# ACTIVITY
Begin at the line containing "En Güncel Haberler" in the entries below and end at the line containing "Pose de bandeau alu 33"; transcribe that range exactly and nothing outside it.

[Saved data entries]

BEGIN

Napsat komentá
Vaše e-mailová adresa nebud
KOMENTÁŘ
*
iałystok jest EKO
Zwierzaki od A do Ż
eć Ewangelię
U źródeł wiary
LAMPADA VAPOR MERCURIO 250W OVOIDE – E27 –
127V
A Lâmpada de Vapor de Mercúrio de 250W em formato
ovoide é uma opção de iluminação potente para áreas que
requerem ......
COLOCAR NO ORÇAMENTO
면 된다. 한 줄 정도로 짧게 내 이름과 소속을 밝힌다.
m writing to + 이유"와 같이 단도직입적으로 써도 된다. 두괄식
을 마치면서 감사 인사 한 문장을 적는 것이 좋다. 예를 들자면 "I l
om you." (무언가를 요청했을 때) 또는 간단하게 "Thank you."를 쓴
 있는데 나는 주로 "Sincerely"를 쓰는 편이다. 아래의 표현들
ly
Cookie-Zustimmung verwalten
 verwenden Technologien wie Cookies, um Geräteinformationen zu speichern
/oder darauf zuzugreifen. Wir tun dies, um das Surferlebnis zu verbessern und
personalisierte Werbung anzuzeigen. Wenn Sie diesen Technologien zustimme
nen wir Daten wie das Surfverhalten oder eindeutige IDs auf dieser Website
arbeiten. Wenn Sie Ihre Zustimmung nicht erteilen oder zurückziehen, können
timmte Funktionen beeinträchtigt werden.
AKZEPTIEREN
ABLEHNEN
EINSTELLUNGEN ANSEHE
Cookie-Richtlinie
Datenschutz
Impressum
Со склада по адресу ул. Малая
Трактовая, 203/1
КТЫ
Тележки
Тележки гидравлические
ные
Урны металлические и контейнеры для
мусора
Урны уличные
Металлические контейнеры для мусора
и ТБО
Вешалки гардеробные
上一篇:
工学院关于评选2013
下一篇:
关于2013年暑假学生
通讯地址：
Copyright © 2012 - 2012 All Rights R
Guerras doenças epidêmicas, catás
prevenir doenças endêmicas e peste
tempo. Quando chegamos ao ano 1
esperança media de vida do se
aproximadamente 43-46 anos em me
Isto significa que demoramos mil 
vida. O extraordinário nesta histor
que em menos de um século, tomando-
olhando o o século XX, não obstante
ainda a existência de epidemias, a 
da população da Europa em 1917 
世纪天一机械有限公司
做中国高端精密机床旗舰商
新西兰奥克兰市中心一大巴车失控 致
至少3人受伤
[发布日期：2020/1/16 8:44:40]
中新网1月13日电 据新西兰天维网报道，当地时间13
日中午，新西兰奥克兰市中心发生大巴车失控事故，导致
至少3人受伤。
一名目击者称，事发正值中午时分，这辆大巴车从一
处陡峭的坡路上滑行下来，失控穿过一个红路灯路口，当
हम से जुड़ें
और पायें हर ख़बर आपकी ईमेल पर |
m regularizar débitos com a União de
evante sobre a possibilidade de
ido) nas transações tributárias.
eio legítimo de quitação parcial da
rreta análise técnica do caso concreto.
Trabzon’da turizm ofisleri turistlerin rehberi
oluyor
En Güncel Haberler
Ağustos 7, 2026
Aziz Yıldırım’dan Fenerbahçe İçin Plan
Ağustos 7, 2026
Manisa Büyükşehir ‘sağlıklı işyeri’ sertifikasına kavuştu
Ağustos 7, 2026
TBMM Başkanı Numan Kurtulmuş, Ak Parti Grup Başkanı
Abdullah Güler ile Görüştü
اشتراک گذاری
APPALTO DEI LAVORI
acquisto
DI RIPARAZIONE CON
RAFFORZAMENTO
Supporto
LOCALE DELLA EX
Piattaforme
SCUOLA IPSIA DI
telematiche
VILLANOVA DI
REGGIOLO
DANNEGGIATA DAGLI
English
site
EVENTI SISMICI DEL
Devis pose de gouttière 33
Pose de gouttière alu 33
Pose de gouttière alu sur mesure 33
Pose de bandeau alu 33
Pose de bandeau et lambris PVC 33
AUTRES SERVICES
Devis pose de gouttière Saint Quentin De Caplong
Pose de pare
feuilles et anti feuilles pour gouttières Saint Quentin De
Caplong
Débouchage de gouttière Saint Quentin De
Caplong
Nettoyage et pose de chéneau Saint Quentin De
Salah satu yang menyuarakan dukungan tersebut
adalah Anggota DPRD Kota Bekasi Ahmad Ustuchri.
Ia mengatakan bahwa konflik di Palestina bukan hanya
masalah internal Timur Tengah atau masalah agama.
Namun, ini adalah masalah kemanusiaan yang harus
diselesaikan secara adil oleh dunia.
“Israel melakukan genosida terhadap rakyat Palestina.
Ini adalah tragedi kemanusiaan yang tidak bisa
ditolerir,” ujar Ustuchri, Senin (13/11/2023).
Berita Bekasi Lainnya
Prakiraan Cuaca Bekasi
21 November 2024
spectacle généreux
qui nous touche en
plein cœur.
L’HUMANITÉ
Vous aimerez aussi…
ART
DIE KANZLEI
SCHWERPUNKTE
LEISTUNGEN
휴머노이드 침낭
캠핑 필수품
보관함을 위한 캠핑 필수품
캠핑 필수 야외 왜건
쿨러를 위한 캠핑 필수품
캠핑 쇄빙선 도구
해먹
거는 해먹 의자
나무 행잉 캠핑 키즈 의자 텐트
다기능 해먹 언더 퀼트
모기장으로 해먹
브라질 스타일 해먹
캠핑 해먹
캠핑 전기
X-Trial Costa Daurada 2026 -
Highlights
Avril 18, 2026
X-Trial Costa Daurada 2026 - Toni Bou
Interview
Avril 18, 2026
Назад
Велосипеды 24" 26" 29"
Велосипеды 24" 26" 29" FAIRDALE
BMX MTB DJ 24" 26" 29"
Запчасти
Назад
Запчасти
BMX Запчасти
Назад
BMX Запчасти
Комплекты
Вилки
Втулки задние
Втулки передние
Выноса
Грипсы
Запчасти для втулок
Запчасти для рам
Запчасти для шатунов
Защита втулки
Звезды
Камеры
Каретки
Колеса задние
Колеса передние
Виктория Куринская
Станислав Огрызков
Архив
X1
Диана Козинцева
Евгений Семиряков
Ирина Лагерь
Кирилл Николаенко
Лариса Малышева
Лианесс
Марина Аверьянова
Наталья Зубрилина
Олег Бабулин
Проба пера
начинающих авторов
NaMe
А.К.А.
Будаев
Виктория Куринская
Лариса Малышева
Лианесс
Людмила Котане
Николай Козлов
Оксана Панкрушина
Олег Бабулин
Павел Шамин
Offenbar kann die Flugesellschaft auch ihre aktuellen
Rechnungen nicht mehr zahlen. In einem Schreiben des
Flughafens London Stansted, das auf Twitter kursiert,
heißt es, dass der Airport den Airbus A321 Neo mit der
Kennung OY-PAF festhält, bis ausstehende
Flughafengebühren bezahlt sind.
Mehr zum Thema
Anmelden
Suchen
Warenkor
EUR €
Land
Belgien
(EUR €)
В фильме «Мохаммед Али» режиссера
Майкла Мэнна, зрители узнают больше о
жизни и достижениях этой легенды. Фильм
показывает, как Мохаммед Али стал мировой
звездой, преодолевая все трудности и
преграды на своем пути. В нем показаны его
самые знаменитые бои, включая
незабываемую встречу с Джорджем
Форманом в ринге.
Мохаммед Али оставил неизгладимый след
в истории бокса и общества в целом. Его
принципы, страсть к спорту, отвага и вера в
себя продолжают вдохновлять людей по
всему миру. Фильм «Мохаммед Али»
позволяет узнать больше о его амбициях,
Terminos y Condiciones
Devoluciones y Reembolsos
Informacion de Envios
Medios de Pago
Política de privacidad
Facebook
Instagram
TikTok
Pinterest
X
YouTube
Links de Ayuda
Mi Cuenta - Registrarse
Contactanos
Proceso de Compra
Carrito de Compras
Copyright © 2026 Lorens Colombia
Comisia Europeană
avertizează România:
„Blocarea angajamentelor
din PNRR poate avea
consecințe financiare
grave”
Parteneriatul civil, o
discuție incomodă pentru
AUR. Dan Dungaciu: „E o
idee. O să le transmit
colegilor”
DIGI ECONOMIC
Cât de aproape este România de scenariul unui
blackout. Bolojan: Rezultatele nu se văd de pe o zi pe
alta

END

# WRITTEN SOLUTION
En Güncel Haberler
Ağustos 7, 2026
Aziz Yıldırım’dan Fenerbahçe İçin Plan
Ağustos 7, 2026
Manisa Büyükşehir ‘sağlıklı işyeri’ sertifikasına kavuştu
Ağustos 7, 2026
TBMM Başkanı Numan Kurtulmuş, Ak Parti Grup Başkanı
Abdullah Güler ile Görüştü
اشتراک گذاری
APPALTO DEI LAVORI
acquisto
DI RIPARAZIONE CON
RAFFORZAMENTO
Supporto
LOCALE DELLA EX
Piattaforme
SCUOLA IPSIA DI
telematiche
VILLANOVA DI
REGGIOLO
DANNEGGIATA DAGLI
English
site
EVENTI SISMICI DEL
Devis pose de gouttière 33
Pose de gouttière alu 33
Pose de gouttière alu sur mesure 33
Pose de bandeau alu 33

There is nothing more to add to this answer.